How Do iGaming Operators Handle Multi-Currency Payments?
iGaming operators manage multi-currency payments through payment orchestration platforms that route transactions across dozens of providers, handle real-time FX conversion, and navigate jurisdiction-specific banking restrictions.
iGaming operators handle multi-currency payments through payment orchestration layers that aggregate multiple payment service providers (PSPs), manage real-time foreign exchange conversion, and route transactions intelligently based on the player's location, preferred method, and regulatory requirements. A single operator serving players across 20+ markets might process transactions in 30+ currencies through 50+ payment providers simultaneously.
The Multi-Currency Challenge
Online gambling is inherently global, which creates payment complexity that most industries don't face:
- Players expect to deposit and withdraw in local currency — A player in Brazil wants BRL, a player in Japan wants JPY
- Banking restrictions vary by jurisdiction — Some countries block gambling-related card transactions entirely
- FX rates fluctuate — The operator holds balances in multiple currencies and needs to manage exposure
- Settlement happens in different timeframes — Card payments settle in 2-5 days, crypto in minutes, bank transfers in 1-3 days
- Chargeback and fraud patterns differ by region — European card fraud patterns look nothing like Southeast Asian e-wallet fraud
Payment Orchestration Architecture
Modern iGaming payment stacks have three layers:
1. Payment Orchestration Platform
The orchestration layer sits between the operator and all payment providers. Key functions:
- Smart routing — Automatically selects the best PSP for each transaction based on success rates, fees, and availability
- Failover — If one provider declines a transaction, automatically retries with another
- Currency conversion — Handles FX at the point of transaction or settlement
- Unified reporting — Consolidates data from all providers into a single dashboard
Major payment orchestrators in iGaming include Praxis, Corefy, PaymentIQ (Worldline), and DevCode.
2. Payment Service Providers
PSPs handle the actual money movement. A typical operator integrates with:
- Card acquirers (Visa, Mastercard processing) — Often 3-5 acquirers for redundancy
- E-wallets — Skrill, Neteller, MuchBetter, PayPal (where available)
- Bank transfers — Local instant payment networks (PIX in Brazil, UPI in India, iDEAL in Netherlands)
- Crypto processors — Bitcoin, Ethereum, stablecoins via providers like CoinsPaid or B2BinPay
- Mobile money — M-Pesa and similar in African markets
- Prepaid cards — Paysafecard, AstroPay, Neosurf
3. Treasury and FX Management
The treasury layer manages:
- Currency hedging — Protecting against FX rate movements on held balances
- Settlement optimization — Choosing when and how to convert currencies
- Liquidity management — Ensuring sufficient balance in each currency for withdrawals
- Reconciliation — Matching transactions across all providers and currencies
How Currency Conversion Works
Operators typically handle FX in one of three ways:
Player-side conversion: The player deposits in their local currency, which is immediately converted to the operator's base currency (usually EUR or USD) at the current rate. The player's account balance is held in the base currency. Simple but creates FX exposure for the player on withdrawals.
Multi-wallet approach: The player's account maintains balances in multiple currencies. Deposits stay in the original currency, and conversion only happens when the player plays a game denominated in a different currency. More complex but fairer for players.
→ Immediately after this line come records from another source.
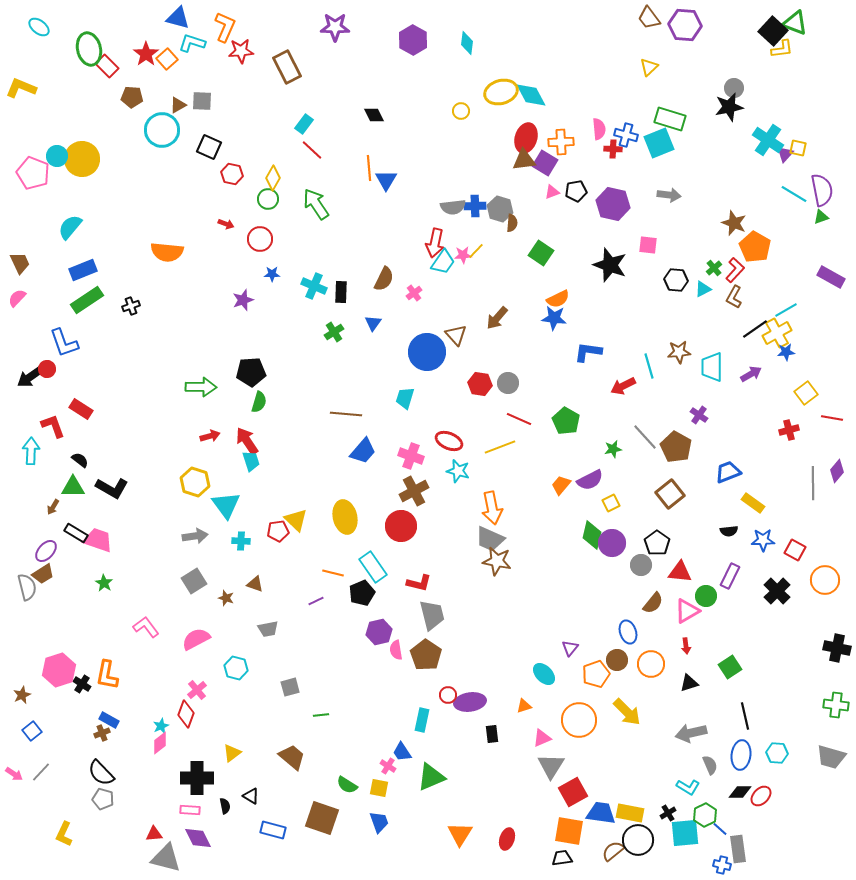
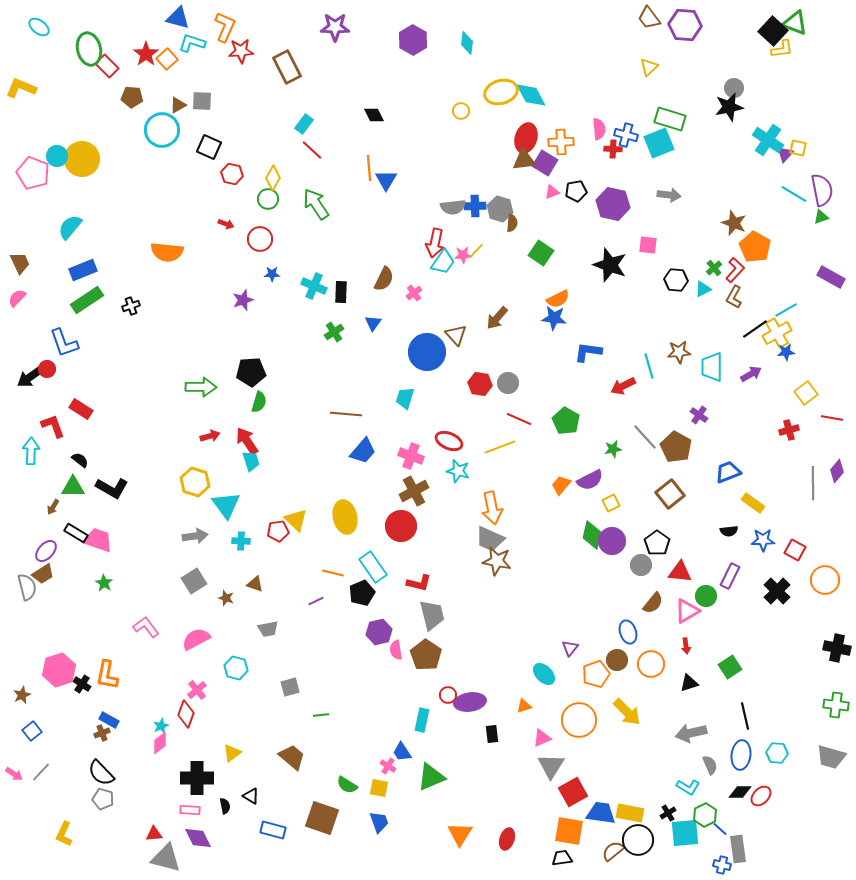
purple circle at (612, 543): moved 2 px up
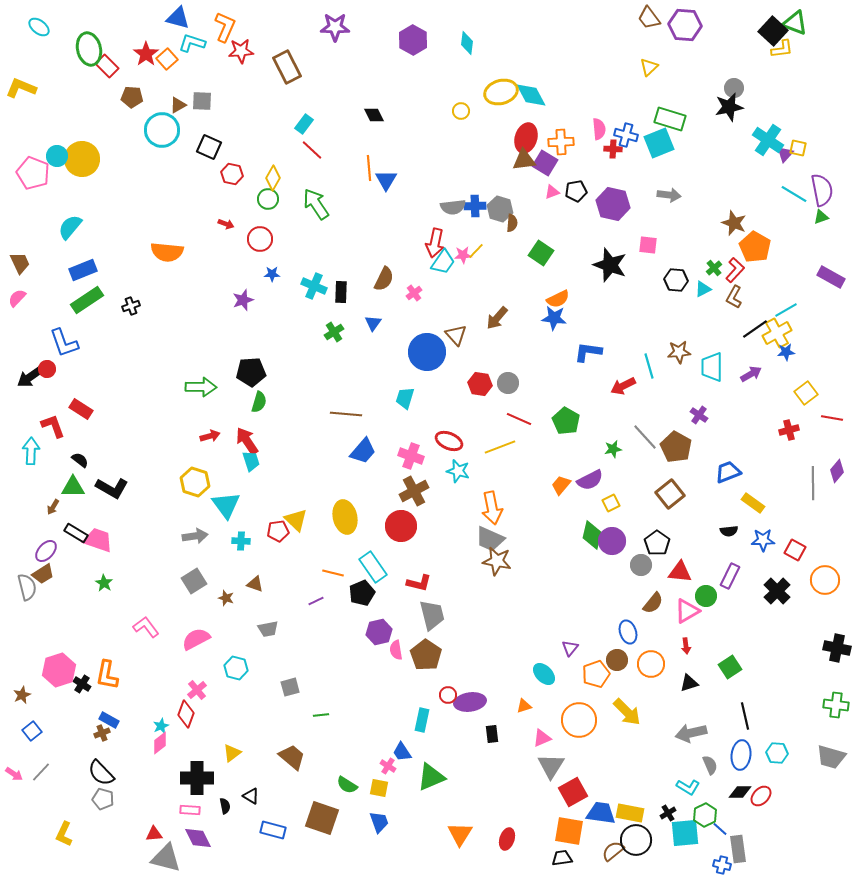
black circle at (638, 840): moved 2 px left
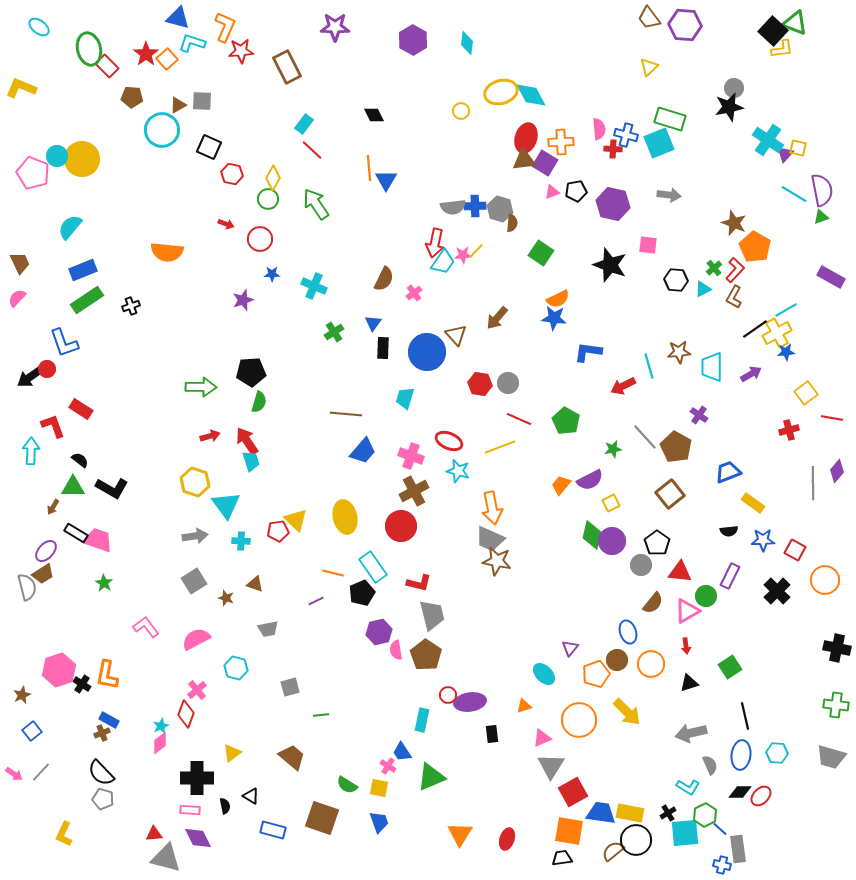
black rectangle at (341, 292): moved 42 px right, 56 px down
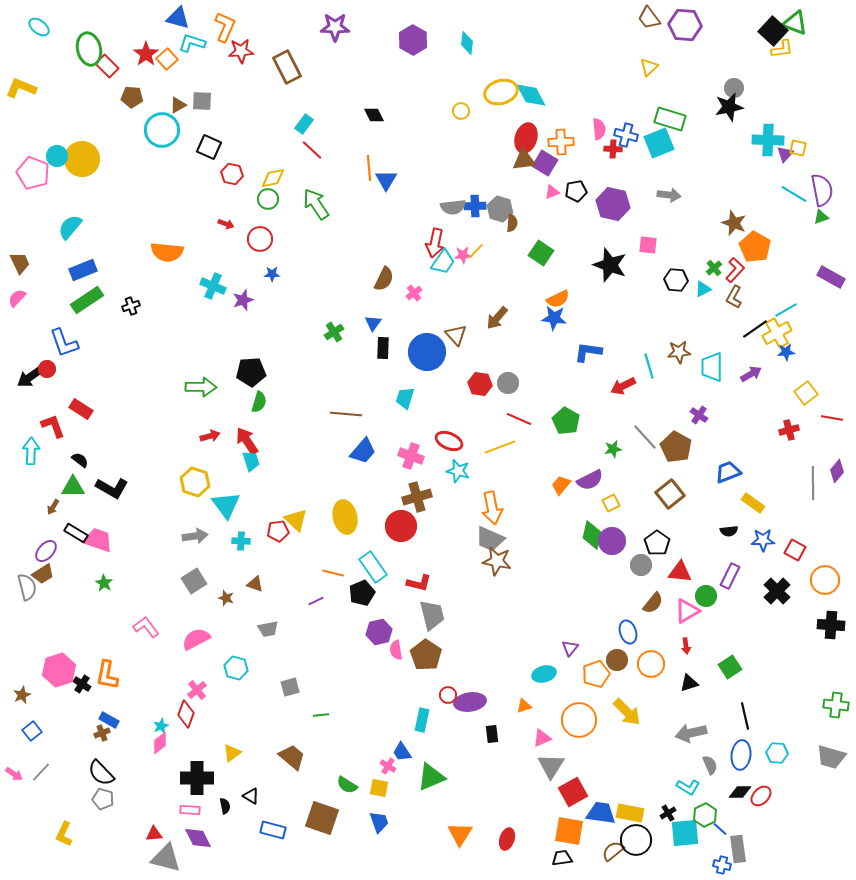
cyan cross at (768, 140): rotated 32 degrees counterclockwise
yellow diamond at (273, 178): rotated 50 degrees clockwise
cyan cross at (314, 286): moved 101 px left
brown cross at (414, 491): moved 3 px right, 6 px down; rotated 12 degrees clockwise
black cross at (837, 648): moved 6 px left, 23 px up; rotated 8 degrees counterclockwise
cyan ellipse at (544, 674): rotated 60 degrees counterclockwise
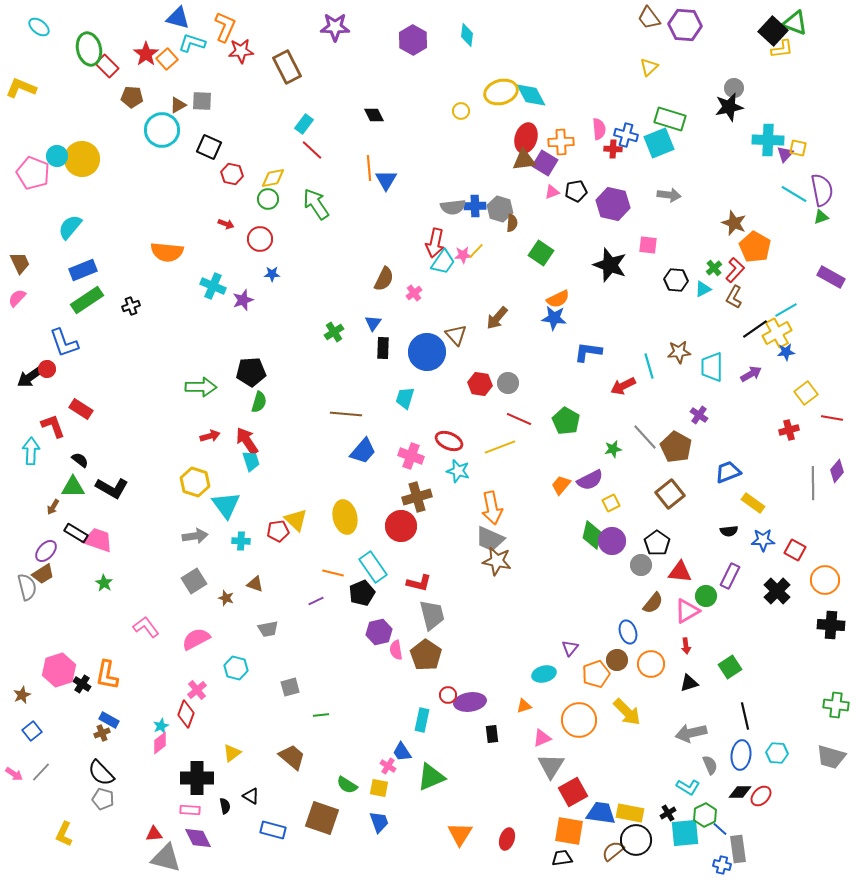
cyan diamond at (467, 43): moved 8 px up
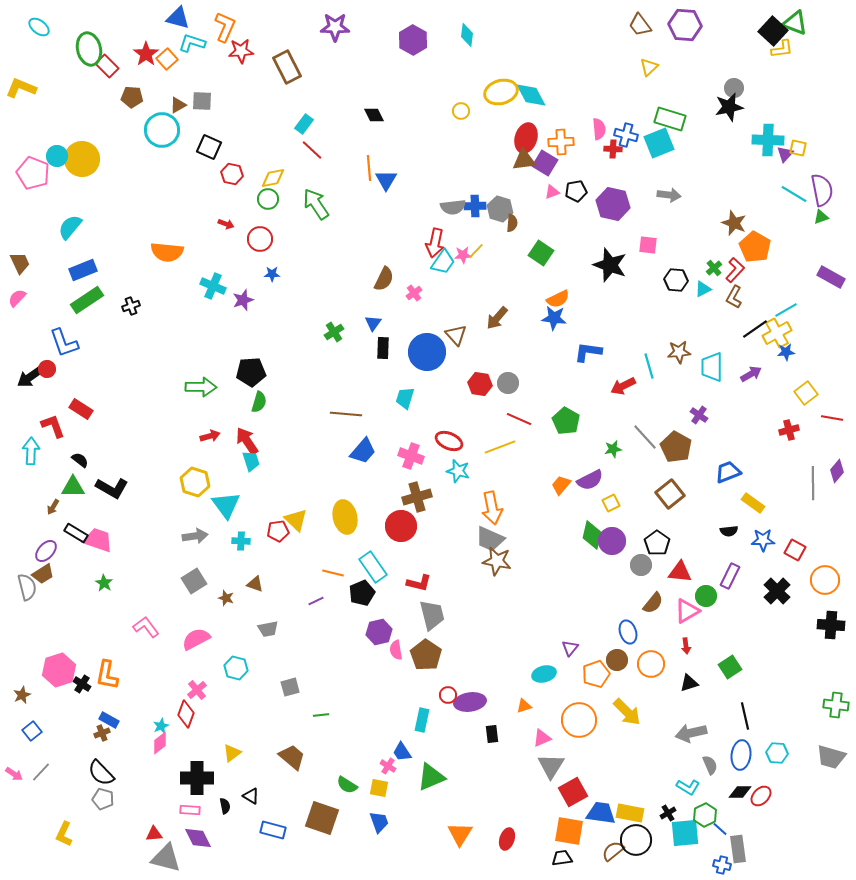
brown trapezoid at (649, 18): moved 9 px left, 7 px down
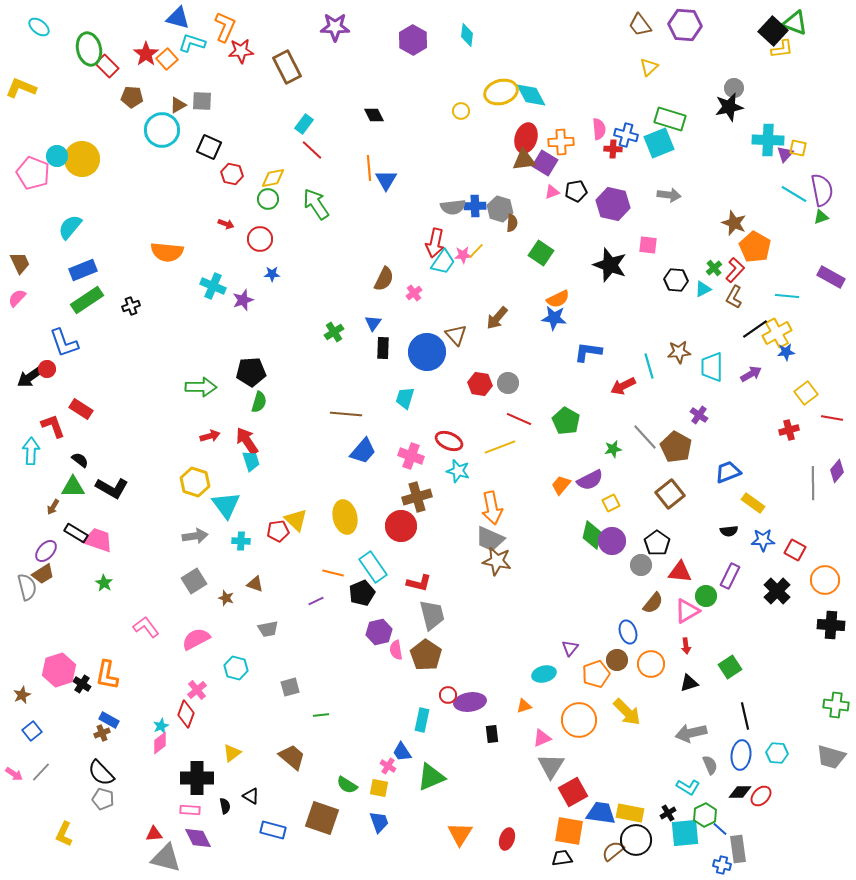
cyan line at (786, 310): moved 1 px right, 14 px up; rotated 35 degrees clockwise
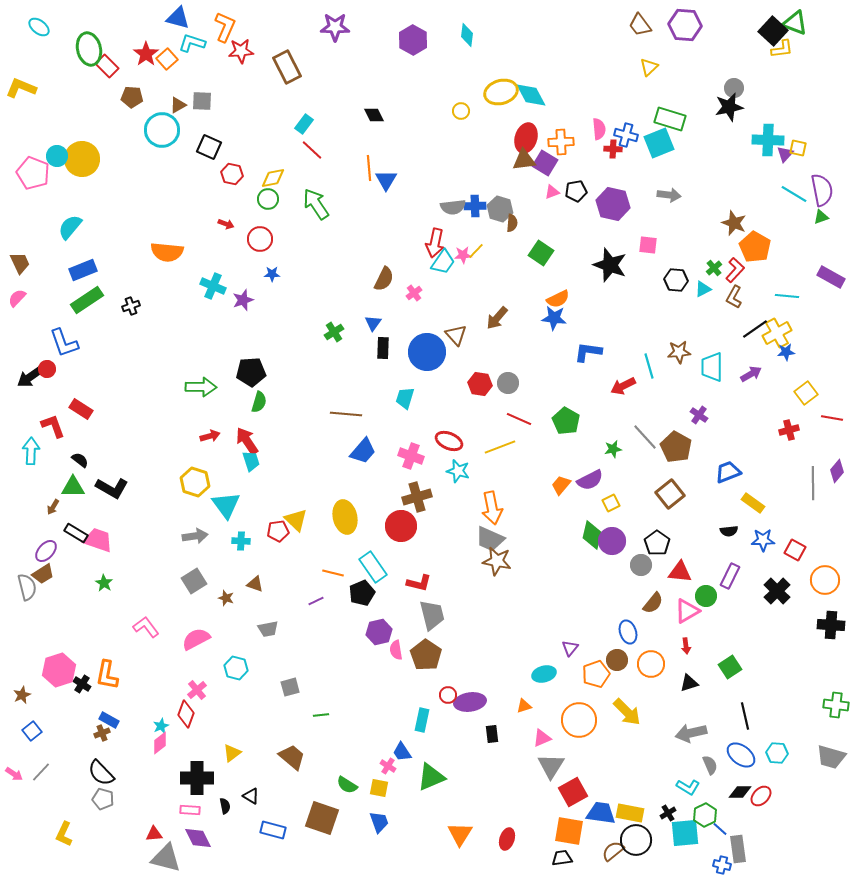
blue ellipse at (741, 755): rotated 60 degrees counterclockwise
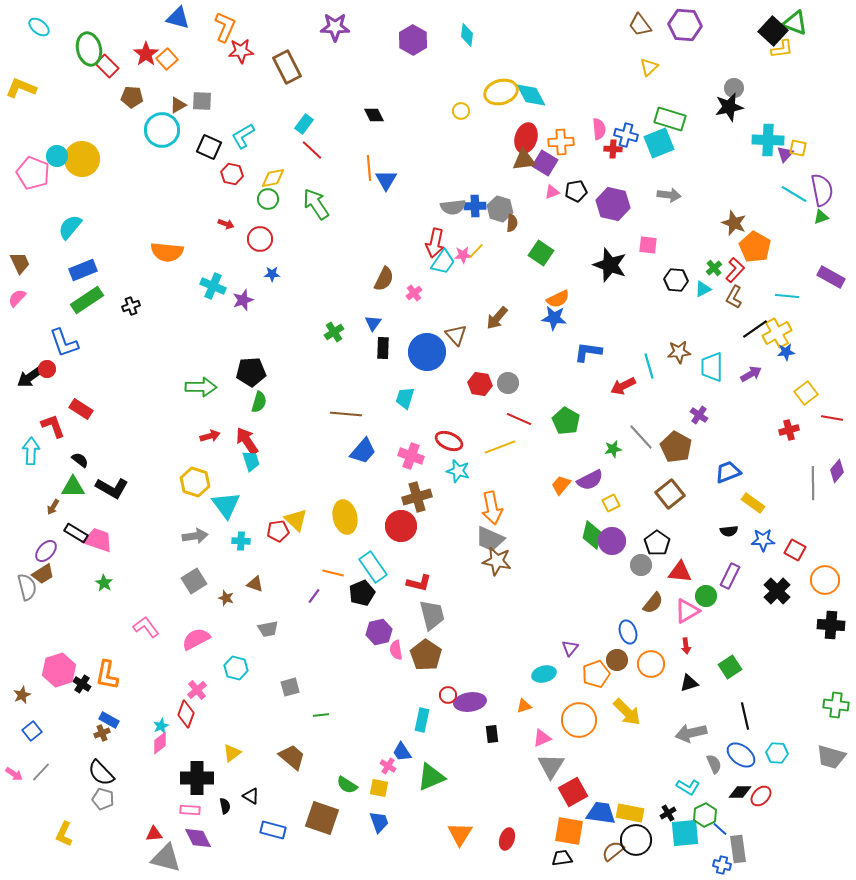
cyan L-shape at (192, 43): moved 51 px right, 93 px down; rotated 48 degrees counterclockwise
gray line at (645, 437): moved 4 px left
purple line at (316, 601): moved 2 px left, 5 px up; rotated 28 degrees counterclockwise
gray semicircle at (710, 765): moved 4 px right, 1 px up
Real-time conversion: Every transaction (deposit, bet, win, withdrawal) is converted at the current market rate. Most accurate but creates significant operational complexity.
Regulatory Considerations
Multi-currency payments add regulatory layers:
- Anti-money laundering (AML) — Cross-border transactions require enhanced due diligence
- Source of funds verification — Required in many jurisdictions for large deposits
- Country-specific payment method restrictions — Some regulators mandate specific payment methods or ban others
- Tax reporting — Operators may need to report player transactions in local currency to each jurisdiction's tax authority
- Sanctions screening — Every transaction must be checked against international sanctions lists
Frequently Asked Questions
How many payment methods does a typical iGaming operator support?
A mid-size operator typically supports 15-30 payment methods across their markets. Large global operators may integrate 50-100+ methods. The specific mix depends on which markets they serve — European operators lean heavily on cards and e-wallets, while operators in emerging markets need local bank transfer and mobile money options.
What are typical payment processing fees in iGaming?
Card processing fees range from 2-5% per transaction (higher than other industries due to gambling's elevated chargeback risk). E-wallet fees are typically 1-3%. Crypto processing is usually 0.5-1.5%. Bank transfers vary widely by market but are generally the cheapest option at 0.5-2%.
How do operators handle crypto payments alongside traditional currencies?
Most operators use specialized crypto payment processors (CoinsPaid, B2BinPay, NOWPayments) that handle the conversion between crypto and fiat currency. The player deposits in Bitcoin or another cryptocurrency, and the processor converts it to the operator's base currency at current market rates. Some crypto-native operators maintain player balances directly in crypto.